Data items:
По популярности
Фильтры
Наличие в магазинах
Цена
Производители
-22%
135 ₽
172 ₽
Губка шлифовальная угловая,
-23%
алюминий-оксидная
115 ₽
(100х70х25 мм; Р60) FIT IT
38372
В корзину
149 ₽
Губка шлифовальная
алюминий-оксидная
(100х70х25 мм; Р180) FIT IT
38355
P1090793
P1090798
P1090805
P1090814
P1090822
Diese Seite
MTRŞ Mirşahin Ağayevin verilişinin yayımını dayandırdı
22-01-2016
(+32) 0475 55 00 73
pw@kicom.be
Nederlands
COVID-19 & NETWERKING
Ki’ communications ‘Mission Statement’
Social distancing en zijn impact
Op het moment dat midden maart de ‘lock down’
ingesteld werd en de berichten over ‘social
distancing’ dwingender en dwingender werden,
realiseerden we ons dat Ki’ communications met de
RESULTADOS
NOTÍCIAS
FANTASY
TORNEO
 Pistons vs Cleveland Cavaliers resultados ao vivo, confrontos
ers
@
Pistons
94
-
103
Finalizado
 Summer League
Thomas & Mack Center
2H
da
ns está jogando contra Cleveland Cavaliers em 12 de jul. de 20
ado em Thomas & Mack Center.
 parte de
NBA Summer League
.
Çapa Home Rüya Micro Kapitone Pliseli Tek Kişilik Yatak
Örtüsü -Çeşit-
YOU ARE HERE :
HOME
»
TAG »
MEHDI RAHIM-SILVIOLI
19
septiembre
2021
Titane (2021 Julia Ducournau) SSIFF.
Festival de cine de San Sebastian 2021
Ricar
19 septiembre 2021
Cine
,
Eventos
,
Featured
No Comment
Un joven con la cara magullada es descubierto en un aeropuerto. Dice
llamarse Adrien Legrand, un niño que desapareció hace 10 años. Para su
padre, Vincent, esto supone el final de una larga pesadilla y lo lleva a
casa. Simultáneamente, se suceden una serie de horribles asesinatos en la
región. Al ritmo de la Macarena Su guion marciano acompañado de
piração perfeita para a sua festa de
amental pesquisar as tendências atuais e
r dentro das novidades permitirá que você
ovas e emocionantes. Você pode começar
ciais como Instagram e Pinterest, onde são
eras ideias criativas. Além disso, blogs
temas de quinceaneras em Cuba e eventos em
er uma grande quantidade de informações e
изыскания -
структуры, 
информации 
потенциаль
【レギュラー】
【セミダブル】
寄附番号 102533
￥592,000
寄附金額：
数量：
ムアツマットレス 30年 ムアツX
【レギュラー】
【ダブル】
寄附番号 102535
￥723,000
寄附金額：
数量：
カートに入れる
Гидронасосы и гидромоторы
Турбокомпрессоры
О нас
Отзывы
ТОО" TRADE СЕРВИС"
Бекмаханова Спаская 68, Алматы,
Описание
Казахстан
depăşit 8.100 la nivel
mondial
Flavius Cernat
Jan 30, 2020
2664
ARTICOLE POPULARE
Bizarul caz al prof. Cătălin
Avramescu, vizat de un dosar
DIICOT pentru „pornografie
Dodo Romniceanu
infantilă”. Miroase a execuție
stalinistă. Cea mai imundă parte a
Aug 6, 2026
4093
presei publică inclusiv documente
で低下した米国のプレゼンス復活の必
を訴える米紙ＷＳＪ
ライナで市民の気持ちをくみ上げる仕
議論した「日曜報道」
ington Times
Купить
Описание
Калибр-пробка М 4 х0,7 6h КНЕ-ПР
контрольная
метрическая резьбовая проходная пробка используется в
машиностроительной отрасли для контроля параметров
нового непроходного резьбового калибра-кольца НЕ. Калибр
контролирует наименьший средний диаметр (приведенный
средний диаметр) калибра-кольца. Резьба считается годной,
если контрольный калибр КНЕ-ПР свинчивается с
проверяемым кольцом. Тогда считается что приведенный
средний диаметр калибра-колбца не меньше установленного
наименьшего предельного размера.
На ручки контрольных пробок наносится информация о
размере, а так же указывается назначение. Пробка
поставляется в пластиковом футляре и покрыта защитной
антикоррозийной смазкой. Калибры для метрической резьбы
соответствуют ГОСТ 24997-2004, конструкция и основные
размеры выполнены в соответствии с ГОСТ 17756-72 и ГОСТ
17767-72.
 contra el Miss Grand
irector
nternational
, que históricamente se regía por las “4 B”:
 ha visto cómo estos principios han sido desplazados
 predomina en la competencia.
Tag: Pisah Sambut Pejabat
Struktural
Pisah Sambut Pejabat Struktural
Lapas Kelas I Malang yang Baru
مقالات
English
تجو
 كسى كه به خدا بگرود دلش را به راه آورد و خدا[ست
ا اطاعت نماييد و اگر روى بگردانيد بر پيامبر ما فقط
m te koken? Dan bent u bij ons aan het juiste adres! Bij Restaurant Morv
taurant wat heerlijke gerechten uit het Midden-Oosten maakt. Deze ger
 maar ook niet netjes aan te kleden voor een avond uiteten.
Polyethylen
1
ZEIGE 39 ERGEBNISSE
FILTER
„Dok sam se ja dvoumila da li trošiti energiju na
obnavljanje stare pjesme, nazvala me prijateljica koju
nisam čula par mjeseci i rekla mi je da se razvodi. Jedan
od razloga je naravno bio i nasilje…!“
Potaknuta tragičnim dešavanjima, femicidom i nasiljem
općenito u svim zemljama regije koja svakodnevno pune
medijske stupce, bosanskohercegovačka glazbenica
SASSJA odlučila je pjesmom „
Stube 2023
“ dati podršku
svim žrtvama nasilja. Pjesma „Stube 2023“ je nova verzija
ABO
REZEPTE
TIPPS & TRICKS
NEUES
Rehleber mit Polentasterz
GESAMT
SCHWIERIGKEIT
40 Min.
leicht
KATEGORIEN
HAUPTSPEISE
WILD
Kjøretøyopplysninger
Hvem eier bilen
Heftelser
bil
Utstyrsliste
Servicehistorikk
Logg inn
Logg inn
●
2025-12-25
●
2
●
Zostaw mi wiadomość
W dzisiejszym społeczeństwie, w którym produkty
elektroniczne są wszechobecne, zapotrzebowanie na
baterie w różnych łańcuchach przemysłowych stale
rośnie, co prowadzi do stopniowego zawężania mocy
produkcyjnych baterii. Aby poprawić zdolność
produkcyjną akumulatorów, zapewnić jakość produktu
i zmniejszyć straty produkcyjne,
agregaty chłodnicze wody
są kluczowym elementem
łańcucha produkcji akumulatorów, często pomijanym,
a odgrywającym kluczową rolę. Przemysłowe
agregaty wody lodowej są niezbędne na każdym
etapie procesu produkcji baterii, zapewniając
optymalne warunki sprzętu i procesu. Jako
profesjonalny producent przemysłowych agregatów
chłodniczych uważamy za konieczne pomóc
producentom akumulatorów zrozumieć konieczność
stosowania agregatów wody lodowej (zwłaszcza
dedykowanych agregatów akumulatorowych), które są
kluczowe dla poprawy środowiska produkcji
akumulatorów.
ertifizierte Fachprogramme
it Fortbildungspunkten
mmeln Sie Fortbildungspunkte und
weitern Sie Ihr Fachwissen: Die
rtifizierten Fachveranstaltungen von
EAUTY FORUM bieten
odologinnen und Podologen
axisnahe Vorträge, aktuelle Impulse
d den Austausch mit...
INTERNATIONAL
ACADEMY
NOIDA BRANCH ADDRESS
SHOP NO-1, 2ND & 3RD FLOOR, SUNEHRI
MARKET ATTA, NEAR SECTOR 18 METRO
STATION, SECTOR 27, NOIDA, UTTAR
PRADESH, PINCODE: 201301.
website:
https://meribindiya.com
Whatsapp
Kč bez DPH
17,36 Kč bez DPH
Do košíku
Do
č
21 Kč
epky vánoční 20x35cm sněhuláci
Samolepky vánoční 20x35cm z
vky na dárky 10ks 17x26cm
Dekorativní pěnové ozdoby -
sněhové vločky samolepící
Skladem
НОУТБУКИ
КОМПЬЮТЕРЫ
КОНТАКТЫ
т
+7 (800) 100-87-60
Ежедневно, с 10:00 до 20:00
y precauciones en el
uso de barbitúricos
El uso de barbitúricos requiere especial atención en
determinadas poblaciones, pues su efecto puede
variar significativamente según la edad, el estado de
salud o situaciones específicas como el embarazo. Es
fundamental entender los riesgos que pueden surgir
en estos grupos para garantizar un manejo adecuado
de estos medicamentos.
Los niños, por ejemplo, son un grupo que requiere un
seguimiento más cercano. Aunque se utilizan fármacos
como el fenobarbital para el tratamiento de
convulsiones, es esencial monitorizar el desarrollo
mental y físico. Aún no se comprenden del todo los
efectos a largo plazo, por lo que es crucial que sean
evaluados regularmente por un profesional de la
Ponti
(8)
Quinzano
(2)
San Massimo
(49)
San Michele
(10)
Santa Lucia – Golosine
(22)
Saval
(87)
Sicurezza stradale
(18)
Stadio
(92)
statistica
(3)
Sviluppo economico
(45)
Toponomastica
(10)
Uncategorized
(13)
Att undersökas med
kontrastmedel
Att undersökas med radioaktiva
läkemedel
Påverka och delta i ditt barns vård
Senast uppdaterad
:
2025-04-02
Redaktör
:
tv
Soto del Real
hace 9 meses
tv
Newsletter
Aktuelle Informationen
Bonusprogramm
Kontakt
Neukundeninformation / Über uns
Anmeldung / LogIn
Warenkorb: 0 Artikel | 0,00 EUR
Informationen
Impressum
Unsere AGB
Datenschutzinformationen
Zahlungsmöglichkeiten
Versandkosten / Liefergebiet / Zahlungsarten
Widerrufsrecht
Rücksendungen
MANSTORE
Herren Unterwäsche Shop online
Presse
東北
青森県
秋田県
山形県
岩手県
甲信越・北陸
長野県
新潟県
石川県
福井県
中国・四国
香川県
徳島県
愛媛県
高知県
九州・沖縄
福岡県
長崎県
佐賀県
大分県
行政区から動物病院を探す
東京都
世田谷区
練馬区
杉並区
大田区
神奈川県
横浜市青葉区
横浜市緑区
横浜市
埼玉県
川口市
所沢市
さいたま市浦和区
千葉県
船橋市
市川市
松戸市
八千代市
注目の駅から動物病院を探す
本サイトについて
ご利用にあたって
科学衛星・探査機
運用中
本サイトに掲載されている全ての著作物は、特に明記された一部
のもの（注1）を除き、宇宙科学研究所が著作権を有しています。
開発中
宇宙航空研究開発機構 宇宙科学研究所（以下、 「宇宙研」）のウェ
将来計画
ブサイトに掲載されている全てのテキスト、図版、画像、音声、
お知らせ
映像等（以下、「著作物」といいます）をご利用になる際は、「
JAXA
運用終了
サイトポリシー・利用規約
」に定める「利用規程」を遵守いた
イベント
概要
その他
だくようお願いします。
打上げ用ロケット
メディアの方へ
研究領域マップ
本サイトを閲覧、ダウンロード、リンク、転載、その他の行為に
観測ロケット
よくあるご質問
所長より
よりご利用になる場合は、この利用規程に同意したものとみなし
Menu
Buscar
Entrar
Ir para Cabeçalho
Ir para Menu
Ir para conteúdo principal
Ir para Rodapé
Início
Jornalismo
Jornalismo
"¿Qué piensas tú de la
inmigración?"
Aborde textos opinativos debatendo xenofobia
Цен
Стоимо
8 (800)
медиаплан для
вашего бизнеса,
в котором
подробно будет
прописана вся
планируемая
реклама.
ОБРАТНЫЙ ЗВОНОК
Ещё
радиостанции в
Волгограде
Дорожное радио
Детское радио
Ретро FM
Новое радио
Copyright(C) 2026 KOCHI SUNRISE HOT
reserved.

• [BRIEF]: Give the number of lines in the entries that contain "akumulatorów", and add nothing.

• [YOUR SOLUTION]: 4